→ WHAT YOU SHOULD DO
Copy every entry below exactly as it appears, leaving out the images.

• • • •

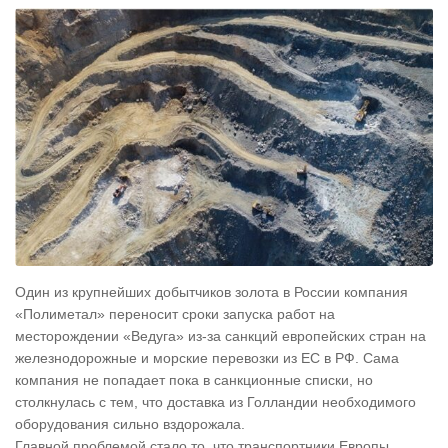
Один из крупнейших добытчиков золота в России компания
«Полиметал» переносит сроки запуска работ на
месторождении «Ведуга» из-за санкций европейских стран на
железнодорожные и морские перевозки из ЕС в РФ. Сама
компания не попадает пока в санкционные списки, но
столкнулась с тем, что доставка из Голландии необходимого
оборудования сильно вздорожала.
Главной проблемой стало то, что транспортники Европы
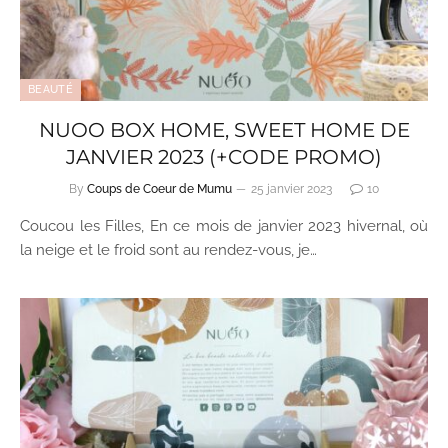
BEAUTÉ
NUOO BOX HOME, SWEET HOME DE
JANVIER 2023 (+CODE PROMO)
By
Coups de Coeur de Mumu
25 janvier 2023
10
Coucou les Filles, En ce mois de janvier 2023 hivernal, où
la neige et le froid sont au rendez-vous, je…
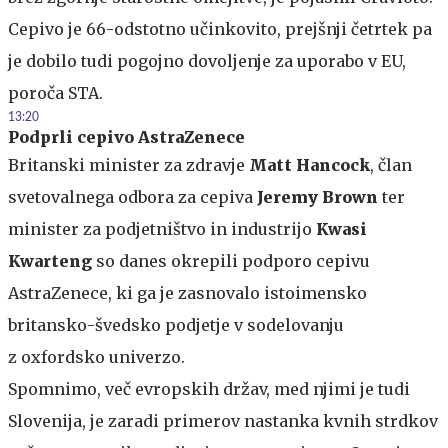
Cepivo je 66-odstotno učinkovito, prejšnji četrtek pa
je dobilo tudi pogojno dovoljenje za uporabo v EU,
poroča STA.
13:20
Podprli cepivo AstraZenece
Britanski minister za zdravje
Matt Hancock
, član
svetovalnega odbora za cepiva
Jeremy Brown
ter
minister za podjetništvo in industrijo
Kwasi
Kwarteng
so danes okrepili podporo cepivu
AstraZenece, ki ga je zasnovalo istoimensko
britansko-švedsko podjetje v sodelovanju
z oxfordsko univerzo.
Spomnimo, več evropskih držav, med njimi je tudi
Slovenija, je zaradi primerov nastanka kvnih strdkov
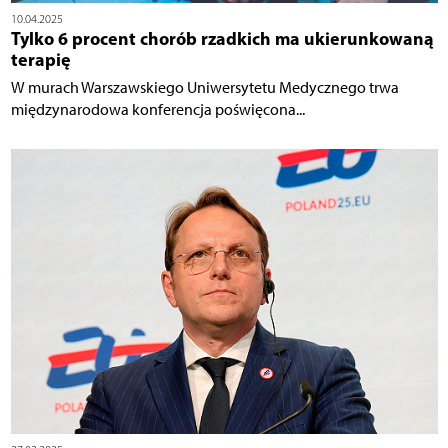
10.04.2025
Tylko 6 procent chorób rzadkich ma ukierunkowaną
terapię
W murach Warszawskiego Uniwersytetu Medycznego trwa
międzynarodowa konferencja poświęcona...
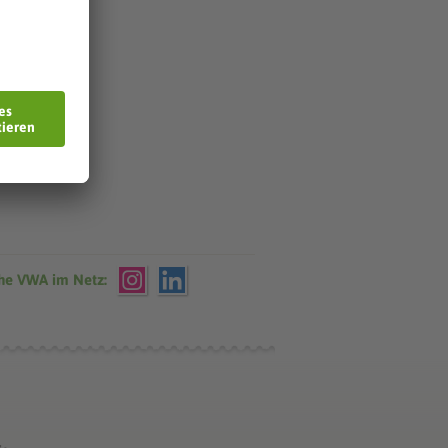
che VWA im Netz:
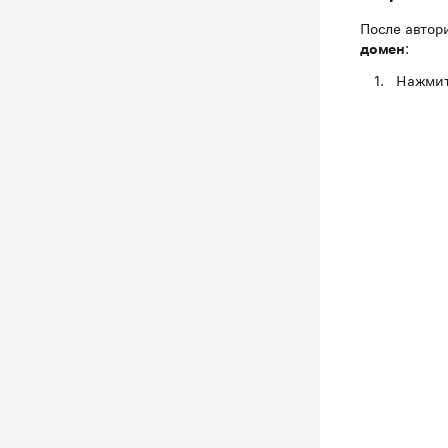
После автор
домен
:
Нажмит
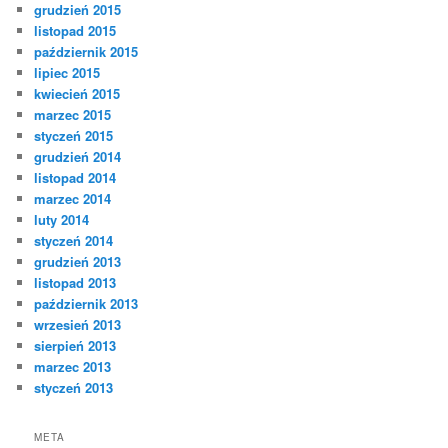
grudzień 2015
listopad 2015
październik 2015
lipiec 2015
kwiecień 2015
marzec 2015
styczeń 2015
grudzień 2014
listopad 2014
marzec 2014
luty 2014
styczeń 2014
grudzień 2013
listopad 2013
październik 2013
wrzesień 2013
sierpień 2013
marzec 2013
styczeń 2013
META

• • • •

→ REPLY TO THE TASK
Один из крупнейших добытчиков золота в России компания
«Полиметал» переносит сроки запуска работ на
месторождении «Ведуга» из-за санкций европейских стран на
железнодорожные и морские перевозки из ЕС в РФ. Сама
компания не попадает пока в санкционные списки, но
столкнулась с тем, что доставка из Голландии необходимого
оборудования сильно вздорожала.
Главной проблемой стало то, что транспортники Европы
BEAUTÉ
NUOO BOX HOME, SWEET HOME DE
JANVIER 2023 (+CODE PROMO)
By
Coups de Coeur de Mumu
25 janvier 2023
10
Coucou les Filles, En ce mois de janvier 2023 hivernal, où
la neige et le froid sont au rendez-vous, je…
Cepivo je 66-odstotno učinkovito, prejšnji četrtek pa
je dobilo tudi pogojno dovoljenje za uporabo v EU,
poroča STA.
13:20
Podprli cepivo AstraZenece
Britanski minister za zdravje
Matt Hancock
, član
svetovalnega odbora za cepiva
Jeremy Brown
ter
minister za podjetništvo in industrijo
Kwasi
Kwarteng
so danes okrepili podporo cepivu
AstraZenece, ki ga je zasnovalo istoimensko
britansko-švedsko podjetje v sodelovanju
z oxfordsko univerzo.
Spomnimo, več evropskih držav, med njimi je tudi
Slovenija, je zaradi primerov nastanka kvnih strdkov
10.04.2025
Tylko 6 procent chorób rzadkich ma ukierunkowaną
terapię
W murach Warszawskiego Uniwersytetu Medycznego trwa
międzynarodowa konferencja poświęcona...
che VWA im Netz:
После автор
домен
:
Нажмит
grudzień 2015
listopad 2015
październik 2015
lipiec 2015
kwiecień 2015
marzec 2015
styczeń 2015
grudzień 2014
listopad 2014
marzec 2014
luty 2014
styczeń 2014
grudzień 2013
listopad 2013
październik 2013
wrzesień 2013
sierpień 2013
marzec 2013
styczeń 2013
META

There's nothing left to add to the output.